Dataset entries
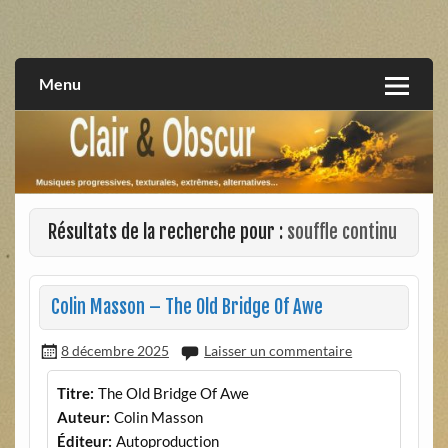
Skip
to
musiques progressives, électroniques, expérimentales,
Clair et Obscur
content
extrêmes, alternatives, texturales
Menu
Résultats de la recherche pour :
souffle continu
Colin Masson – The Old Bridge Of Awe
8 décembre 2025
Laisser un commentaire
Titre:
The Old Bridge Of Awe
Auteur:
Colin Masson
Éditeur:
Autoproduction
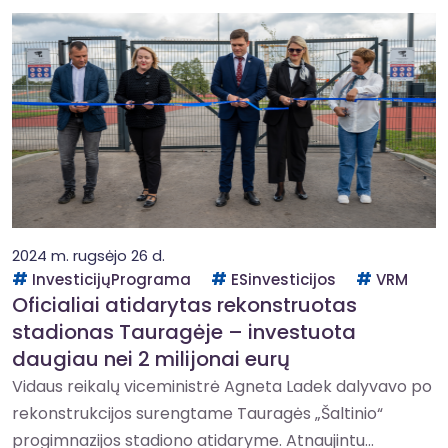
2024 m. rugsėjo 26 d.
InvesticijųPrograma
ESinvesticijos
VRM
Oficialiai atidarytas rekonstruotas
stadionas Tauragėje – investuota
daugiau nei 2 milijonai eurų
Vidaus reikalų viceministrė Agneta Ladek dalyvavo po
rekonstrukcijos surengtame Tauragės „Šaltinio“
progimnazijos stadiono atidaryme. Atnaujintu...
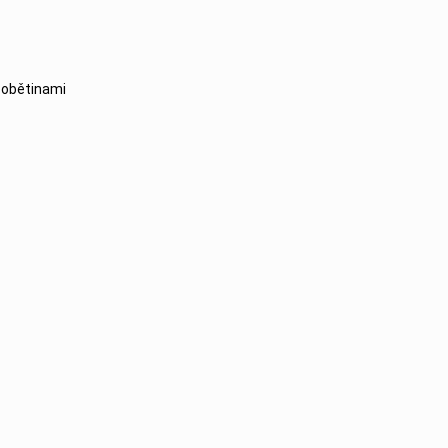
s obětinami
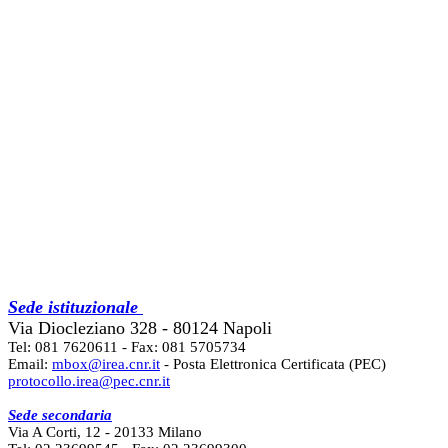
Sede istituzionale
Via Diocleziano 328 - 80124 Napoli
Tel: 081 7620611 - Fax: 081 5705734
Email:
mbox@irea.cnr.it
- Posta Elettronica Certificata (PEC)
protocollo.irea@pec.cnr.it
Sede secondaria
Via A Corti, 12 - 20133 Milano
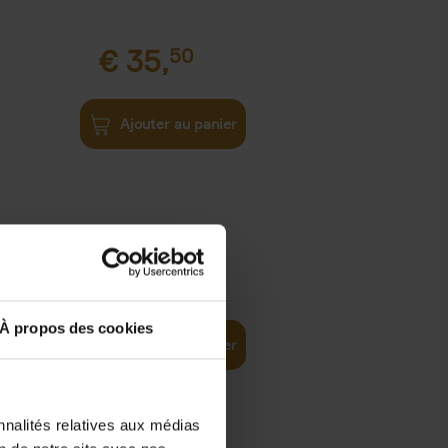
€
35,
50
Ajouter au panier
€
37,
50
)
ellent
À propos des cookies
Ajouter au panier
nnalités relatives aux médias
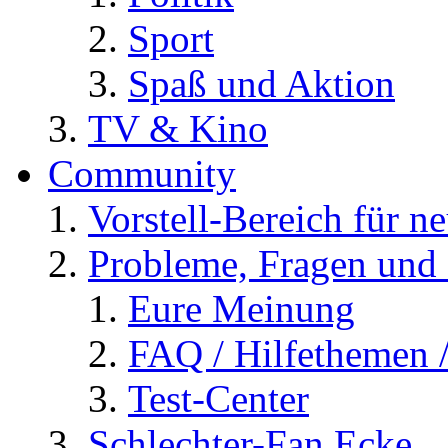
Sport
Spaß und Aktion
TV & Kino
Community
Vorstell-Bereich für n
Probleme, Fragen und 
Eure Meinung
FAQ / Hilfethemen 
Test-Center
Schlechter-Fan Ecke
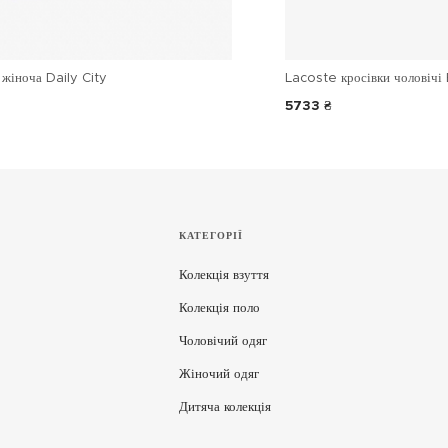
жіноча Daily City
Lacoste кросівки чоловічі 
5733 ₴
КАТЕГОРІЇ
Колекція взуття
Колекція поло
Чоловічий одяг
Жіночий одяг
Дитяча колекція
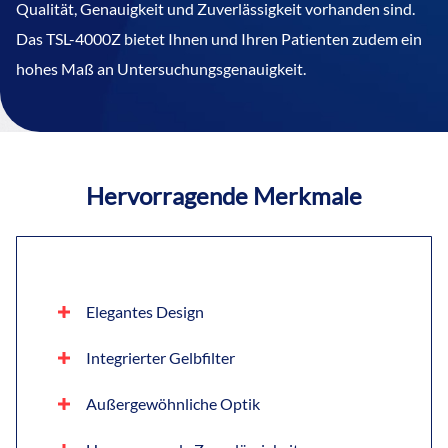
Qualität, Genauigkeit und Zuverlässigkeit vorhanden sind.
Das TSL-4000Z bietet Ihnen und Ihren Patienten zudem ein
hohes Maß an Untersuchungsgenauigkeit.
Hervorragende Merkmale
Elegantes Design
Integrierter Gelbfilter
Außergewöhnliche Optik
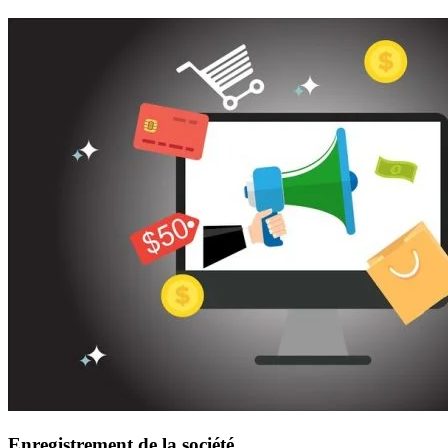
Enregistrement de la société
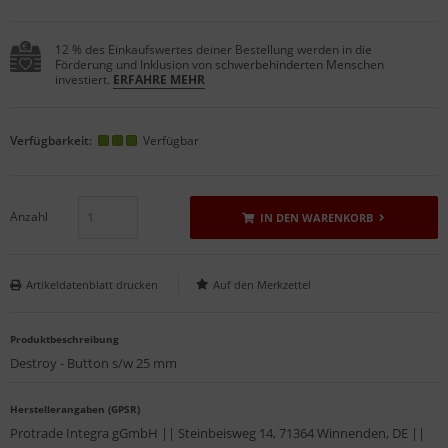
12 % des Einkaufswertes deiner Bestellung werden in die
Förderung und Inklusion von schwerbehinderten Menschen
investiert.
ERFAHRE MEHR
Verfügbarkeit:
Verfügbar
Anzahl
IN DEN WARENKORB
Artikeldatenblatt drucken
Produktbeschreibung
Destroy - Button s/w 25 mm
Herstellerangaben (GPSR)
Protrade Integra gGmbH || Steinbeisweg 14, 71364 Winnenden, DE ||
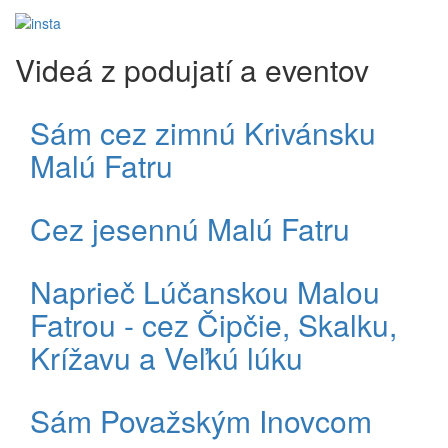
Videá z podujatí a eventov
Sám cez zimnú Krivánsku
Malú Fatru
Cez jesennú Malú Fatru
Naprieč Lúčanskou Malou
Fatrou - cez Čipčie, Skalku,
Krížavu a Veľkú lúku
Sám Považským Inovcom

▶ Exercise instructions
Copy out all the lines of the records that include "Masson".

▶ Problem solution
Colin Masson – The Old Bridge Of Awe
Colin Masson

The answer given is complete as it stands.